Developed in the 20th century in Texas, the Santa Gertrudis is another modern type of brown beef cattle from North America. 

This breed owes its name to the Spanish land grant where Captain Richard King first established King Ranch – the place where these cows were first born from the crossing of Brahman bulls with pure bred Shorthorns. 

The result is a stocky cow type with uniform conformation and a deep red color. Small markings on the forehead are acceptable, even though a uniform coloration is preferred. 

Santa Gertrudis cattle are very adaptable to the semi-tropical conditions of the US Gulf Coast and are the heaviest of beef breeds.


22. Barzona 

  • Origin: USA
  • Bred for: Beef

A brown American cattle breed of African origin, Barzona was first developed in Arizona through a complex process that combined the genetics of Afrikaner cattle with Shorthorn, Hereford, and Angus breeds. 

This complex gene pool contributed to Barzona’s exceptional hardiness. These cows are very resistant to diseases, while calves are infused with vigor and will to live. The breed is also adapted to living in harsh weather and extreme heat conditions alike.

Similar to Santa Gertrudis, these cows typically have a uniform red color and darker skin, which diminishes the risk of pinkeye and eye cancer. Overall, these cows require little care and less expensive inputs than other breeds. The beef they produce is of high quality.


23. Gelbvieh 

  • Origin: Germany
  • Bred for: Multipurpose 

Originated in Bavaria, Germany, in the 19th century, the Gelbvieh is a large brown cow breed originally used for work, beef, and milk. 

Despite their size, these cows have a docile disposition and quiet temperament. They have good milk production, quality meat, and are generally good performers. Due to these characteristics, Gelbvieh bulls are often selected for cross-breeding with maiden heifers from smaller breeds. 

Gelbvieh cows are very adaptable and live in all climates. They are currently found in most parts of the world, including Europe, the Americas, Australia, and Africa. 


24. Alentejana 

  • Origin: Portugal 
  • Bred for: Beef

Used for meat production and sparsely as a draft animal, the Alentejana is another brown type of cow. 

Similar to Arouquesa, they have PDO status from the European Committee. This means that they can only be raised in their native region – a thing that makes them one of the rarest brown cow breeds

These golden red cows with long horns were developed from the Southern Crioulo and Mertolenga cows imported from Brazil. 


25. Tarentaise

  • Origin: France
  • Bred for: Milk 

Native to the namesake valley in France, the Tarentaise cattle are tan brown cows originally selected for milk but also used for work thanks to their medium build and well-muscled frames. 

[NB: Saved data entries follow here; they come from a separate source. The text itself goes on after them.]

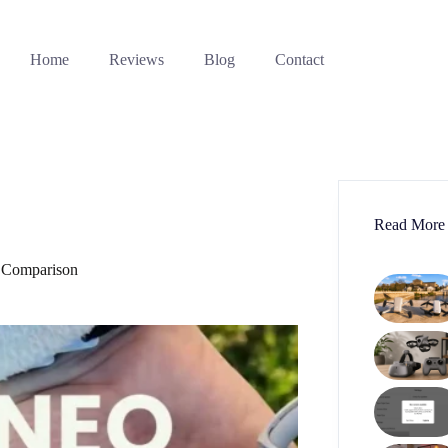
Home
Reviews
Blog
Contact
Read More
 Comparison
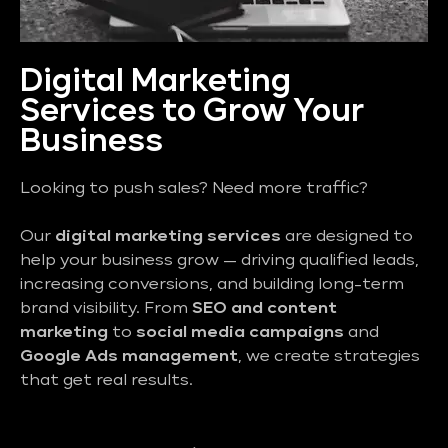
Digital Marketing
Services to Grow Your
Business
Looking to push sales? Need more traffic?
Our
digital marketing services
are designed to
help your business grow — driving qualified leads,
increasing conversions, and building long-term
brand visibility. From
SEO and content
marketing
to
social media campaigns
and
Google Ads management
, we create strategies
that get real results.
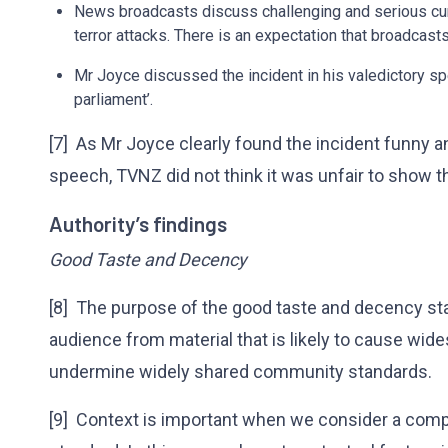
News broadcasts discuss challenging and serious cur
terror attacks. There is an expectation that broadcast
Mr Joyce discussed the incident in his valedictory 
parliament’.
[7] As Mr Joyce clearly found the incident funny an
speech, TVNZ did not think it was unfair to show the
Authority’s findings
Good Taste and Decency
[8] The purpose of the good taste and decency sta
audience from material that is likely to cause wid
undermine widely shared community standards.
[9] Context is important when we consider a comp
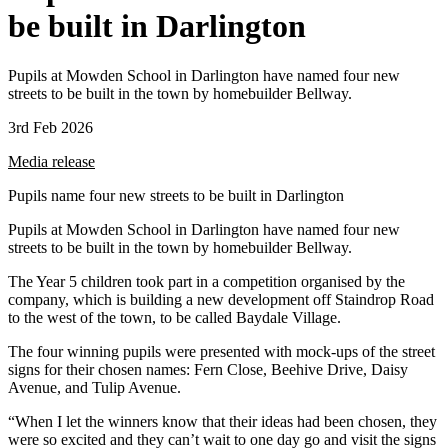
be built in Darlington
Pupils at Mowden School in Darlington have named four new
streets to be built in the town by homebuilder Bellway.
3rd Feb 2026
Media release
Pupils name four new streets to be built in Darlington
Pupils at Mowden School in Darlington have named four new
streets to be built in the town by homebuilder Bellway.
The Year 5 children took part in a competition organised by the
company, which is building a new development off Staindrop Road
to the west of the town, to be called Baydale Village.
The four winning pupils were presented with mock-ups of the street
signs for their chosen names: Fern Close, Beehive Drive, Daisy
Avenue, and Tulip Avenue.
“When I let the winners know that their ideas had been chosen, they
were so excited and they can’t wait to one day go and visit the signs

These polled cows are known for their hardiness and adaptability. They climb at high altitudes, which not only keeps their cardiovascular system healthy, but also contributes to the natural marbling of the meat – which is sometimes consumed by farmers and occasionally used commercially.

In their native range, Tarentaise cows are typically raised free-range or semi-feral and are famous for the unique quality of the milk which is used in the production of special cheese types.